Um "check - in" diferente (EC)
Um "check - in" diferente (EC)
Eternidade é "a posse total, simultânea e perfeita de uma vida interminável". (Boécio)
Esse invólucro falível e frágil que comporta nossa vida em essência ao perecer é matéria finda. Limitada. Nada leva, nada carrega.
Divago sobre o eterno, aquilo que fica na memória dos que permanecem que se registram em livros, filmes, discos, e em especial nas nossas lembranças. Somos capazes de fechar os olhos e sentir os aromas, os sabores e revisitar cenas, momentos que de alguma forma nos marcaram. Inserido nos vídeos, clips, CD’s as vozes, imagens, gestuais daqueles que a muito já transpuseram a linha da falibilidade material.
Busco nos meus guardados emotivos, existenciais, nos achados emocionais os arquivos que se perpetuam ou perpetuarão pelo tempo infinito. Se o transcender fora possível em outro Plano, Galáxia, Campo Energético gostaria de ter comigo, perto e vinculada em afetos, a filha linda que tenho o melhor amor vivido, a infância feliz na praia, o amor desvelado dos pais, alguns amigos adoráveis, mas gostaria de não só tê-los, ai já me vem um capricho. Gostaria de carregar as lembranças dessa dimensão no que concerne ao nosso encontro atual lá para o outro lado.Pura viagem,e imenso apego, desmedido amor,coisas do mundo material.Do ser “materialista”.
Mas tudo é só um divagar. Um devaneio.
Como no delicado, sensível, curioso e aplaudido filme japonês “DEPOIS DA VIDA”, uma aula de humanidade e abordagem das mais profundas já vista sobre a existência. Uma linda aula de reflexão existencial.

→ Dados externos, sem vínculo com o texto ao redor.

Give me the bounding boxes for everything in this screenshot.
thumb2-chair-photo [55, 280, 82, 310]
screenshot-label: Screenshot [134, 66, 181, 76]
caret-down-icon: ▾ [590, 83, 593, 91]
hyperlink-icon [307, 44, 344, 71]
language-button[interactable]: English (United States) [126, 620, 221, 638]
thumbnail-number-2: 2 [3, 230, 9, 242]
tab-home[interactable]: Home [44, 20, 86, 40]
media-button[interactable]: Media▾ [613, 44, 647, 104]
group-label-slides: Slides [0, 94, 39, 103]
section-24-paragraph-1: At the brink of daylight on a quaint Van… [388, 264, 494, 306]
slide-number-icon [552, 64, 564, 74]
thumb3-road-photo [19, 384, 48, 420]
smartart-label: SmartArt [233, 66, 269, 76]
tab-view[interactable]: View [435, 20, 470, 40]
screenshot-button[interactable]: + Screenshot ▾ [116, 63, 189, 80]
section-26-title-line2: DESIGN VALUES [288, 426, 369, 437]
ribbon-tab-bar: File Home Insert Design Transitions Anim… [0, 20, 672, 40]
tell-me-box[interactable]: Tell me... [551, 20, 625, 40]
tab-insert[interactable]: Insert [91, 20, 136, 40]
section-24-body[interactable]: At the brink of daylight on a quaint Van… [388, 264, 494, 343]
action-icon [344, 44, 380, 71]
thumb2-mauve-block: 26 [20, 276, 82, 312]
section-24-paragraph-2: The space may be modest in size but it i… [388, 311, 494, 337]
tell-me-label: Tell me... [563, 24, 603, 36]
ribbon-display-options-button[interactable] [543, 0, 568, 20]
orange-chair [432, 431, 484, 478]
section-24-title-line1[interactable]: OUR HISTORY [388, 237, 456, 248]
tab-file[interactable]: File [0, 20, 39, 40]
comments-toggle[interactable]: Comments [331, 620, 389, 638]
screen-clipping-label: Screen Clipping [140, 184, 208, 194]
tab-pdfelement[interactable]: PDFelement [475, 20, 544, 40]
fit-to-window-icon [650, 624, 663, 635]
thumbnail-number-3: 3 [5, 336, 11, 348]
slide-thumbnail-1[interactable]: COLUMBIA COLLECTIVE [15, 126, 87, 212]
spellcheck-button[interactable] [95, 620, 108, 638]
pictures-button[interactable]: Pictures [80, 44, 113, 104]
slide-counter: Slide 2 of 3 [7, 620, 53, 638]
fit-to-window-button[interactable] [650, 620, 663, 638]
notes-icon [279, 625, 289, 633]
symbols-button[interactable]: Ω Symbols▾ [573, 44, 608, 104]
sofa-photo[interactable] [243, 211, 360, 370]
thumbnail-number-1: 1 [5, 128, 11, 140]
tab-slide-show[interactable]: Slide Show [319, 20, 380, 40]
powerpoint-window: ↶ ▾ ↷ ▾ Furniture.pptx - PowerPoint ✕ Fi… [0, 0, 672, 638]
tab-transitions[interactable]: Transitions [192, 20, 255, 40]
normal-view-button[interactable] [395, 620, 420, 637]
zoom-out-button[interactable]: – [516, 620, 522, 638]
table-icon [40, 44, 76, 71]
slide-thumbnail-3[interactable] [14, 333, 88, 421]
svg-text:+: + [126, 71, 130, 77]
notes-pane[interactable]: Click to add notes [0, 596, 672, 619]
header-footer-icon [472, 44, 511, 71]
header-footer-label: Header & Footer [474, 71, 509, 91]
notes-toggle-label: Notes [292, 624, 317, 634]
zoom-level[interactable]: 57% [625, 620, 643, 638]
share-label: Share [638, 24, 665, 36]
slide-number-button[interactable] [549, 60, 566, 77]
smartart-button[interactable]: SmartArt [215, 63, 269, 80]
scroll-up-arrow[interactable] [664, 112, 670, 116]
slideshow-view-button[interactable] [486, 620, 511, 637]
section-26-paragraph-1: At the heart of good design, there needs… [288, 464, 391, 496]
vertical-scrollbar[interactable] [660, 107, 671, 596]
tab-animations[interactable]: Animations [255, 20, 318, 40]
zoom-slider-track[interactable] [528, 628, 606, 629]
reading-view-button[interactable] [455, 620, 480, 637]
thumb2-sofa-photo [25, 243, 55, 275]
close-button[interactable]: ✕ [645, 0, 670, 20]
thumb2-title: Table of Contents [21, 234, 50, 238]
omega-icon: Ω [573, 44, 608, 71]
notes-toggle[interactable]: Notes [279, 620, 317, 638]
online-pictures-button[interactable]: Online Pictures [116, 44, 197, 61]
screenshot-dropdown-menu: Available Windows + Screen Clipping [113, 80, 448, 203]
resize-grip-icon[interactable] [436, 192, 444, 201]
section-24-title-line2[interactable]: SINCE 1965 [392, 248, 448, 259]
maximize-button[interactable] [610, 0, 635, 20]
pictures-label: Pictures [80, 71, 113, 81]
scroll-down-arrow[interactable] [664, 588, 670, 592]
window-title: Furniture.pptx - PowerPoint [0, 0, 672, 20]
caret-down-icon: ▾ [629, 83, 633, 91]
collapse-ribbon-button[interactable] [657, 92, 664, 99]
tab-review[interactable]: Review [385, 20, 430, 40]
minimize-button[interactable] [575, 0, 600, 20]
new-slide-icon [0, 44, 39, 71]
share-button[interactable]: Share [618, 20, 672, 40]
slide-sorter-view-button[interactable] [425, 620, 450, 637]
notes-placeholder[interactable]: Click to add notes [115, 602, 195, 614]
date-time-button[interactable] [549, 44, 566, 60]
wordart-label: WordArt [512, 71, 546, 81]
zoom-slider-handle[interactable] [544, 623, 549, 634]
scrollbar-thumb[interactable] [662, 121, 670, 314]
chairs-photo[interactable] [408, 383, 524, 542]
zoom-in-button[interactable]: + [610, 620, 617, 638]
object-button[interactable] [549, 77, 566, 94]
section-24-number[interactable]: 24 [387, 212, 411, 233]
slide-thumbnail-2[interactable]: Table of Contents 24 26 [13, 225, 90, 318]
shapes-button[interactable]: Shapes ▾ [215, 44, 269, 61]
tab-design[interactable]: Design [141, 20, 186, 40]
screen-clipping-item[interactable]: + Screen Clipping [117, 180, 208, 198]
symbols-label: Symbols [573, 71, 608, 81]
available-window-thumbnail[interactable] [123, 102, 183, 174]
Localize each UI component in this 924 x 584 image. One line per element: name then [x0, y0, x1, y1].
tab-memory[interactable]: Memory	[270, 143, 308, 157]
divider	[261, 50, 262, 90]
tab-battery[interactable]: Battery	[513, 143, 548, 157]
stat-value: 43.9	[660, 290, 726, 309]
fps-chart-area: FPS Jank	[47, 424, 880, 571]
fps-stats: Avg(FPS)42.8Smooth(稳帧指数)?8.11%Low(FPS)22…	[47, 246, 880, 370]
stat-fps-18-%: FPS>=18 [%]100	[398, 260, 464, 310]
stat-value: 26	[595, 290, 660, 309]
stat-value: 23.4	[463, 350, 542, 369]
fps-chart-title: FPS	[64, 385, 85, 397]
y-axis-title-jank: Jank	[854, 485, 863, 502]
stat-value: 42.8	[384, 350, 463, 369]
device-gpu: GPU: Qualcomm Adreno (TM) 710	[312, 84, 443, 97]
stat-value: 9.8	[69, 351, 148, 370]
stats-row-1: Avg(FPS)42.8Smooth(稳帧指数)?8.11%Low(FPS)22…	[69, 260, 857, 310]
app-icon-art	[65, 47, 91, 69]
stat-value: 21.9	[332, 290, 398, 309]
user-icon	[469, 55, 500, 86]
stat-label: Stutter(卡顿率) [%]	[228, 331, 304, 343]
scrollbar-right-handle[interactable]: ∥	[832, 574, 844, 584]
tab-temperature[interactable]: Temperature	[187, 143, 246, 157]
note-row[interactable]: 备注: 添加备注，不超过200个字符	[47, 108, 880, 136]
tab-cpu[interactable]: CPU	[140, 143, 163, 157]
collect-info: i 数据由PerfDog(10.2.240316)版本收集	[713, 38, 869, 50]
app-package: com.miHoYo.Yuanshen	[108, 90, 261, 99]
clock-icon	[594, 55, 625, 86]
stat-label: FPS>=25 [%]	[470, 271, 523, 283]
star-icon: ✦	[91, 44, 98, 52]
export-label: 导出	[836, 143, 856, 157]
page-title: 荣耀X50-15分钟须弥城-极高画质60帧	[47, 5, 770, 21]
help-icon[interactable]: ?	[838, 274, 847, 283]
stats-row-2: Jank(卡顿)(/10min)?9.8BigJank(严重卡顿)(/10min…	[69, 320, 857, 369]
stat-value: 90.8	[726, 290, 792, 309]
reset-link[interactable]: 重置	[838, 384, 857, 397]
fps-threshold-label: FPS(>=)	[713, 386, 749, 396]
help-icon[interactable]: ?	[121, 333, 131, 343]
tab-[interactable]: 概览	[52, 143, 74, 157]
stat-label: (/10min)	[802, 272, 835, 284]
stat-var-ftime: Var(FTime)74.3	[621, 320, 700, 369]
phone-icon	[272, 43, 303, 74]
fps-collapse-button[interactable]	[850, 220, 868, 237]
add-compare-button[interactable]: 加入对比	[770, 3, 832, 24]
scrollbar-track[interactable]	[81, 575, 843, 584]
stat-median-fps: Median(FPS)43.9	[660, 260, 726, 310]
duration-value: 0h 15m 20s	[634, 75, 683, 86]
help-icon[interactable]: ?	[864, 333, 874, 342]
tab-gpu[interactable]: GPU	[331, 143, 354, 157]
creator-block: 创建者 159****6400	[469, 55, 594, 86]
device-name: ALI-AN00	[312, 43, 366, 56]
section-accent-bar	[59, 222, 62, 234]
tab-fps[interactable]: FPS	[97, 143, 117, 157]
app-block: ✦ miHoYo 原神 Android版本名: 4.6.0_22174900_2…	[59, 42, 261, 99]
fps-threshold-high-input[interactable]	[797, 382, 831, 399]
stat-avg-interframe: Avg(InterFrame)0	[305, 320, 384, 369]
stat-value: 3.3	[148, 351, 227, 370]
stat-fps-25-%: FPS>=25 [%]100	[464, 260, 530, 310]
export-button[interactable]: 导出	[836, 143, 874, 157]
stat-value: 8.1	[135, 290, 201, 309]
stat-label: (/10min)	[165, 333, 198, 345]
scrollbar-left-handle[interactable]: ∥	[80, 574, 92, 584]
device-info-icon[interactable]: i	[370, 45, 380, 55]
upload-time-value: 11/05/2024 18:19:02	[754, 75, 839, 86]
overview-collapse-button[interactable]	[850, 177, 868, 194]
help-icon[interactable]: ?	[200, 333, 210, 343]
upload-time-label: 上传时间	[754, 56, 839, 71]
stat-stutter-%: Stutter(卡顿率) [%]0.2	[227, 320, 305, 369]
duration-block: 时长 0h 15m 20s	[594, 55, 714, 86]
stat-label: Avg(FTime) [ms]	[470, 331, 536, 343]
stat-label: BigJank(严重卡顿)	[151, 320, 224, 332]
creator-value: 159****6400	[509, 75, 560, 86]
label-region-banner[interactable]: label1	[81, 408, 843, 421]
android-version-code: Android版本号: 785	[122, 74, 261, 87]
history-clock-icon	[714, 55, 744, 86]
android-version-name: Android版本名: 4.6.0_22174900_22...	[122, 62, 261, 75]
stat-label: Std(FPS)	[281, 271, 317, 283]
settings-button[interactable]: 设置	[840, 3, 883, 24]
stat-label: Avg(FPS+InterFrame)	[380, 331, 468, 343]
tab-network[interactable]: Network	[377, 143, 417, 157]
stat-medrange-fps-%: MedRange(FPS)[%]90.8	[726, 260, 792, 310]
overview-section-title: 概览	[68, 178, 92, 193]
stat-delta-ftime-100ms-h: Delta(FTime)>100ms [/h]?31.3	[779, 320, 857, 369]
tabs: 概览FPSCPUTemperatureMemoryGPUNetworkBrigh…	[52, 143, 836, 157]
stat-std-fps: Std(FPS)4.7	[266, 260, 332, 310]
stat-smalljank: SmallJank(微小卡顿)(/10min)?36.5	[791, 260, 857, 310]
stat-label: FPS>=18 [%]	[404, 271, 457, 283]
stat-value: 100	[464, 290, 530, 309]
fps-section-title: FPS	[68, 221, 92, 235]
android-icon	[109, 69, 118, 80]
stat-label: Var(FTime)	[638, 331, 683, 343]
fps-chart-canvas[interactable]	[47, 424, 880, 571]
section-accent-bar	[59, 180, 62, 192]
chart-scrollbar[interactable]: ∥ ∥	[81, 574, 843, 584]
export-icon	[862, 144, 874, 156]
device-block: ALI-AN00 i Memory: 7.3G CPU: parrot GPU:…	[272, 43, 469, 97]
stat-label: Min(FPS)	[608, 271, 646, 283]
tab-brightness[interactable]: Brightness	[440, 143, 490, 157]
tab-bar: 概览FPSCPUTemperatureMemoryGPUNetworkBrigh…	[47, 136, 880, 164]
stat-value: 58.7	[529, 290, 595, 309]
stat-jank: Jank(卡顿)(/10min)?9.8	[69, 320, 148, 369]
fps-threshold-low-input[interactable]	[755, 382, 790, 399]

Revisão existencial.Nele o cineasta coloca seus personagens (mortos) em situação de alguma forma parecida com a que estou só que já mortos todos tem que fazer em pouquíssimo tempo (três dias) a escolha da lembrança com que atravessarão para a eternidade. Escolher um ÚNICO instante e a cena será recriada, filmada, e apenas com essa cena, essa memória partirão de um lugar digamos intermediário, para o eterno. Algo muito, mas muito mais difícil do que se perceber morto, indubitavelmente.
Eu, ao passar, transpor a tênue linha que nos separa da eternidade nem levaria meus melhores vestidos, nem as imensas argolas, nem os livros queridos, nem a pet amada, porque me fora dado à missão de escolher entre tantas uma única lembrança, nem seria algo materializado, apenas uma imortal memória. Faria então um pacotinho onde colocaria bem arrumadinho as vivências concretas que me levariam a transpor essa linha como um ser melhor, mais evoluído, que por menos que tenha sido um mínimo se aprimorou. Incluso ai vão aprendizados, energias despendidas em prol de não só ser melhor como fazer alguém melhor. Decepções que trouxeram discernimento, mágoas transformadas em aprendizado e desprendimento, acréscimos, pequenas vitórias sutis contentamentos. Despojados gestos, o melhor que comporta o coração.
Será que passaria ou seria detectado peso demais, excesso de bagagem? Itens proibidos escondidos e/ou disfarçados e minhas lembranças seriam retidas para averiguação?
Haveria de deixar para trás alguns apegos?
Penso ser como um desfazimento, quando na caminhada pesa a sacola , mochila e lá se vai o caminhante deixando pelo caminho seus pertences. Qual um (des) pretensioso treino, exercício de desapego, pois para cada um de nós que consegue certa maturidade espiritual e emocional, chega uma hora que guardar coisas, bens, quinquilharias, mágoas, toneladas de livros e discos já não é tão primordial, outras prioridades mais leves, menos volumosas e mais interessantes tomam o lugar.
Ousaria talvez argüir junto a Alfândega, aos encarregados buscando convence-los de que sem isso eu não resistiria. Não existiria. Sequer atravessaria.Seria nada e me perderia no tempo, no vazio.Não faria sentido,seria como ir sem pedaços...
Mutilação.
Desintegraria oca e completa de lacunas...
Papel transparente,
Em branco...
Que tal buscar o “aprimoramento”?
Penso que vale o preparar para o grande “check-in” de nossos dias, arrumar as emoções para o pré-embarque, garantir um lugar bacana no transpor, no atravessar...
Aconselho um exercício simples, arrumar armários, gavetas, interiores...
E aconselho sem pestanejar que apreciem o belo filme “Depois da Vida” (After life/Wandafuru raifu), do cineasta japonês Hirokasu Koreeda.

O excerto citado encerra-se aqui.